Château-Thierry – 07:00

Sat on the patio, it was actually pleasant to enjoy a slow breakfast with a magnificent view. It was definitely a shame to be missing such a scenic part of the ride, along the valleys of the Champagne region and through Epernay. But at least the tour wasn’t over. As if to confirm the decision, two sounds drifted into my ears whilst I was sat in the garden: a green woodpecker somewhere nearby (my late father’s favour bird and one I always associate with him looking over me); and Wish You Were Here playing on the owner’s sound system (the song Yoli and I met too in a random Lisbon bar). If you believe in cosmic signs, it’d be hard to imagine two more direct ones to have reached me.

The Train in Champagne

I thanked the owner, and freewheeled down the hill to the station to catch a train – which, in strangely British style, was actually a bus.

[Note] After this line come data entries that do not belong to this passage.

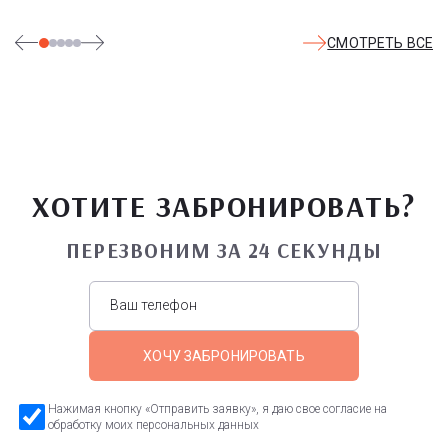
СМОТРЕТЬ ВСЕ
ХОТИТЕ ЗАБРОНИРОВАТЬ?
ПЕРЕЗВОНИМ ЗА 24 СЕКУНДЫ
ХОЧУ ЗАБРОНИРОВАТЬ
Нажимая кнопку «Отправить заявку», я даю свое согласие на
обработку моих персональных данных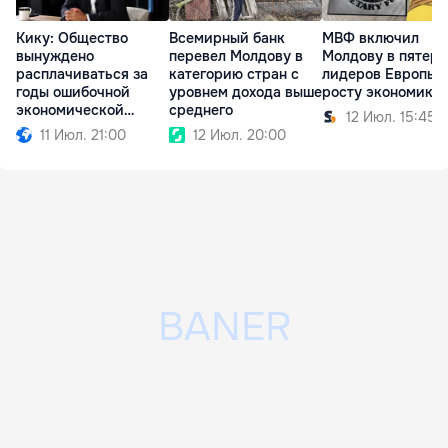
Кику: Общество
Всемирный банк
МВФ включил
вынуждено
перевел Молдову в
Молдову в пятерк
расплачиваться за
категорию стран с
лидеров Европы 
годы ошибочной
уровнем дохода выше
росту экономики
экономической
среднего
12 Июл. 15:45
политики
11 Июл. 21:00
12 Июл. 20:00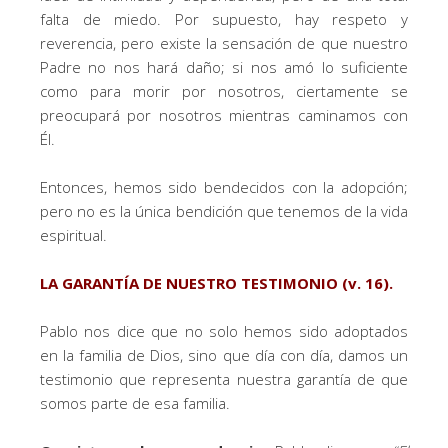
falta de miedo. Por supuesto, hay respeto y
reverencia, pero existe la sensación de que nuestro
Padre no nos hará daño; si nos amó lo suficiente
como para morir por nosotros, ciertamente se
preocupará por nosotros mientras caminamos con
Él.
Entonces, hemos sido bendecidos con la adopción;
pero no es la única bendición que tenemos de la vida
espiritual.
LA GARANTÍA DE NUESTRO TESTIMONIO (v. 16).
Pablo nos dice que no solo hemos sido adoptados
en la familia de Dios, sino que día con día, damos un
testimonio que representa nuestra garantía de que
somos parte de esa familia.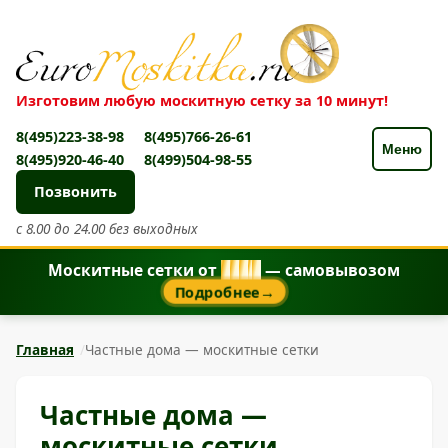
Изготовим любую москитную сетку за 10 минут!
8(495)223-38-98
8(495)766-26-61
Меню
8(495)920-46-40
8(499)504-98-55
Позвонить
с 8.00 до 24.00 без выходных
Москитные сетки от
8
5
0
₽
— самовывозом
Подробнее
→
Главная
Частные дома — москитные сетки
Частные дома —
москитные сетки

It seems the UK isn’t the only place to have rail replacement buses from time to time. It meant the trip would take 3 hours and not 1.5, so I quickly nipped to a shop to get enough drinks and snacks for the journey. The driver was super helpful making a space in the luggage hold to lie the bike in and, despite becoming quite full at the various stops en-route, it’s bulky presence never seemed to be a problem.

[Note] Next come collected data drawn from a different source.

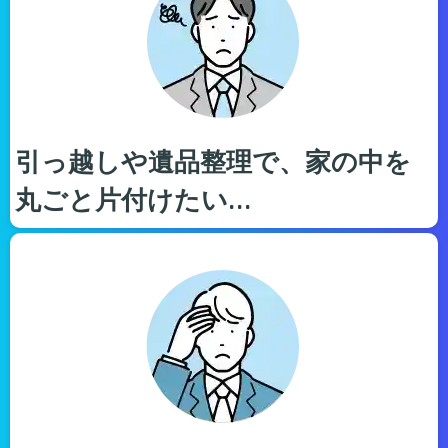
引っ越しや遺品整理で、家の中を
丸ごと片付けたい…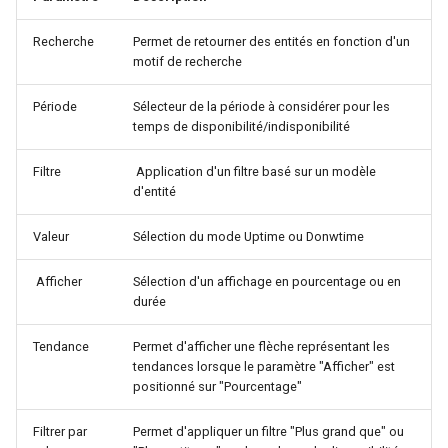
Recherche
Permet de retourner des entités en fonction d'un
motif de recherche
Période
Sélecteur de la période à considérer pour les
temps de disponibilité/indisponibilité
Filtre
Application d'un filtre basé sur un modèle
d'entité
Valeur
Sélection du mode Uptime ou Donwtime
Afficher
Sélection d'un affichage en pourcentage ou en
durée
Tendance
Permet d'afficher une flèche représentant les
tendances lorsque le paramètre "Afficher" est
positionné sur "Pourcentage"
Filtrer par
Permet d'appliquer un filtre "Plus grand que" ou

I did see Epernay, and a few other of the region’s towns from the bus window, which wasn’t quite the same of course but it was what my body needed. At each town, we wound around to the station to exchange passengers who would have been on the train, and at one point we swung into a bus depot although I forget why that was needed. I don’t remember changing drivers.

Saint-Dizier – early afternoon

As I was dropped off by the station in Saint-Dizier, the driver looked around and almost seemed apologetic at leaving me there. Sure, it wasn’t nearly such an attractive little town – we’d now left the really scenic valley stretches behind. But it didn’t seem that bad really. And, in fact, it wasn’t that bad. The B&B owners were wonderfully helpful – letting me in to the room way earlier than check in time. The old parts of the little town were definitely charming, and both of the cafes I ate in (lunch and dinner) had great food and friendly staff. Better still, I had time for a couple of naps at the B&B in between. Interestingly, my original accommodation for this area had been a roadside motel in a less inviting looking area outside of the town. It would not have served me nearly so well on my altered circumstances and I was very glad to have spotted this place on a closer look. Even before I went to sleep for the night I felt like my bodily systems were coming back online. Without going into specifics, the backlog of all forms was clearing nicely. Knowing now that I had options, I decided to have a go at riding the next day and see how I got on. It would be one of the longest days of the tour, which wasn’t ideal – but I’d got supplies from the town supermarket so I could start early by skipping the included breakfast. A couple of hours head start on the day would mitigate the heat and let me take a slower pace over the distance.